Ce soldat, ayant ouï ces trois choses, et délibérant de les suivre, ouït soudain en son esprit une autre pernicieuse voix qui lui disait trois choses contraires à ce que dessus: Si vous me voulez servir: je vous donnerai en possession tout ce que vous voyez; je vous ferai ouïr tout ce qui plaît aux hommes, et vous ferai obtenir tout ce que vous désirez.

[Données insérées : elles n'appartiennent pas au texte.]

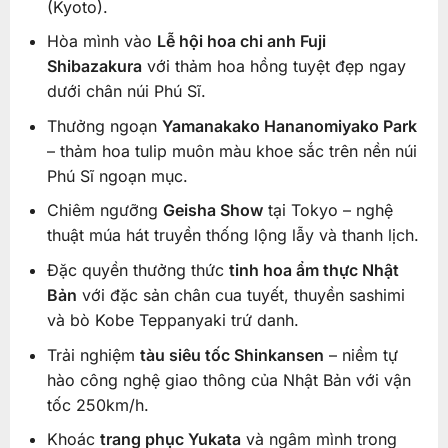
(Kyoto).
Hòa mình vào
Lễ hội hoa chi anh Fuji
Shibazakura
với thảm hoa hồng tuyệt đẹp ngay
dưới chân núi Phú Sĩ.
Thưởng ngoạn
Yamanakako Hananomiyako Park
– thảm hoa tulip muôn màu khoe sắc trên nền núi
Phú Sĩ ngoạn mục.
Chiêm ngưỡng
Geisha Show
tại Tokyo – nghệ
thuật múa hát truyền thống lộng lẫy và thanh lịch.
Đặc quyền thưởng thức
tinh hoa ẩm thực Nhật
Bản
với đặc sản chân cua tuyết, thuyền sashimi
và bò Kobe Teppanyaki trứ danh.
Trải nghiệm
tàu siêu tốc Shinkansen
– niềm tự
hào công nghệ giao thông của Nhật Bản với vận
tốc 250km/h.
Khoác
trang phục Yukata
và ngâm mình trong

  Ce chevalier, oyant ces choses, considéra à part soi: Ce premier seigneur me commande de croire ce que je ne vois pas, me promet ce que je ne sais pas, me défend les plaisirs que je désire et que je vois, et veux que je mette mon espérance en des choses qui sont incertaines en moi. L’autre me promet le monde et l’honneur que je vois, la délectation que je souhaite, ne me défend ni l’ouie ni la vue des choses délectables. Certainement, il vaut mieux suivre le maître que je vois, et jouir de ce qui est sensible; jouir des choses dont je suis certain, que mettre mes espérances en des choses incertaines.

  Cet homme, considérant les choses de la sorte, commença de se retirer de la milice, renonça à sa vraie profession, enfreignit sa promesse, jeta le bouclier de patience devant mes pieds, rejeta de ses mains le glaive par lequel il défendait la foi, et ainsi de mon Église, à qui cette pernicieuse voix avait dit: Si, comme je vous ait dit, vous voulez être à moi, vous devez aller au camp avec toute sorte d’orgueil, et par les places, avec toute sorte de vanité, car comme ce premier maître vous a commandé l’humilité en toutes choses, de même, étant à moi, il n’y doit avoir genre de superbe que vous n’expérimentiez. Et comme lui est entré avec subjection et obéissance, de même ne souffrez point qu’aucun de vous soit supérieur; ne faites pas la révérence à pas un par esprit d’humilité.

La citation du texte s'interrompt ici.